Demonstrasi dalam Perspektif Agama Islam

Ilustrasi tangan mengepal simbol perlawanan (pinterest.com-almuhtada.org)

Almuhtada.org- Bentuk tindakan ini kini sedang menyelimuti Indonesia. Kasus pemicu yang beragam seperti naiknya gaji dan tunjangan untuk DPR, oknum aparat yang melindas pengemudi ojek online hingga tewas, serta beberapa kebijakan pemerintah lainnya yang kontroversial.

Kebijakan-kebijakan tersebut dinilai rakyat telah menyimpang dari sistem demokrasi di Indonesia.

Kebijakan itu kemudian membuat rakyat melakukan aksi demonstrasi sebagai bentuk protes kepada penyelenggara kebijakan.

Meski begitu, tak sedikit yang melakukannya mengarah kepada sikap anarkis. Lalu bagaimanakah cara kita selaku kaum mayoritas dalam menyikapi fenomena ini?

Dalam islam, demonstrasi bukanlah hal yang eksplisit dibahas Al-Qur’an dan hadits.

Hal tersebut disebabkan karena demonstrasi merupakan produk baru seiring perkembangan zaman. Demonstrasi yang kini kian marak terjadi menimbulkan pertanyaan, sebab aksi unjuk rasa itu terkadang melebihi kapasitasnya sebagai bentuk protes untuk menyuarakan keadilan dan kebenaran.

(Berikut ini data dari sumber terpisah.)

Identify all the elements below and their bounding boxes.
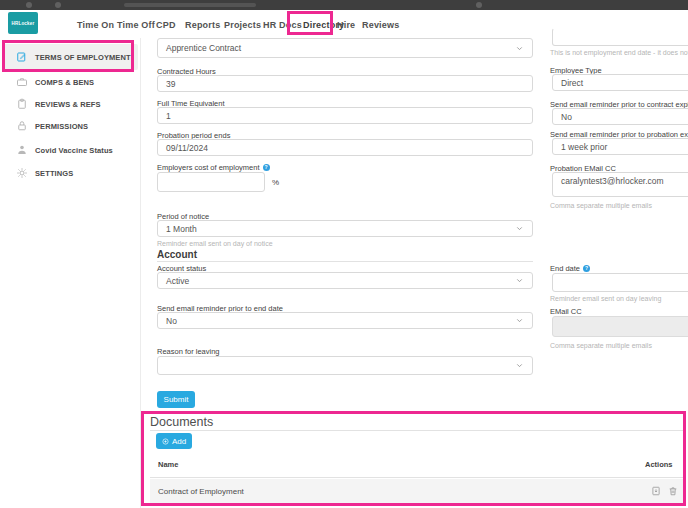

Lalu bagaimanakah perspektif islam mengenai demonstrasi?

Ada dua pendapat para ulama mengenai fenomena ini:

1. Ulama yang tidak memperbolehkan

Kelompok ulama yang tidak memperbolehkan demonstrasi atau unjuk rasa adalah ulama yang mengatasnamakan kelompok salafi, seperti Syeikh Nasaruddin Al bani, Syeikh Muhammad bin Shaleh Al- Utsaiminm, Syeikh Abdul Aziz bin Baz, dan lainnya.

Mereka berpendapat bahwa aksi demonstrasi tidak dicontohkan oleh para nabi dan sahabat.

Tindakan tersebut juga dinilai melakukan pemberontakan (bughat) kepada pemerintah dan hal itu dilarang dalam agama islam, serta dianggap tsyabbuh dengan orang-orang kafir.

Baca Juga:  Perspektif Islam Tentang Selalu Merasa Unggul Dari Orang Lain

Syeikh Abdul Aziz bin Baz juga menambahkan bahwa hal tersebut merupakan penyebab musibah, kejelekan, dan kebencian antar sesama manusia dan memicu terjadinya permusuhan bahkan pertumpahan darah antar sesama.

Ia melanjutkan bahwa cara yang seharusnya dilakukan ialah dengan menyampaikan surat, berdakwah sesuai dengan jalan yang sudah diatur dalam syari’at agama islam.

2. Ulama yang memperbolehkan

Ulama kontemporer mengambil langkah untuk melihat fenomena ini dalam pandangan maqoshidus syari’ah (tujuan-tujuan syari’at), amar ma’ruf nahi mungkar, serta kemaslahatan umat.

Demonstrasi harusnya diniatkan untuk amar ma’ruf nahi mungkar, karena Islam jelas memerintahkan agar kita berlomba melakukan kebaikan dan berusaha mencegah kemunkaran.

Ulama-ulama kontemporer ini diantaranya adalah Dr. Yusuf Al- Qardhawi, Dr. Salman Al-Audah, Dr. Muhammad Shaleh Al -Manjid dan lainnya.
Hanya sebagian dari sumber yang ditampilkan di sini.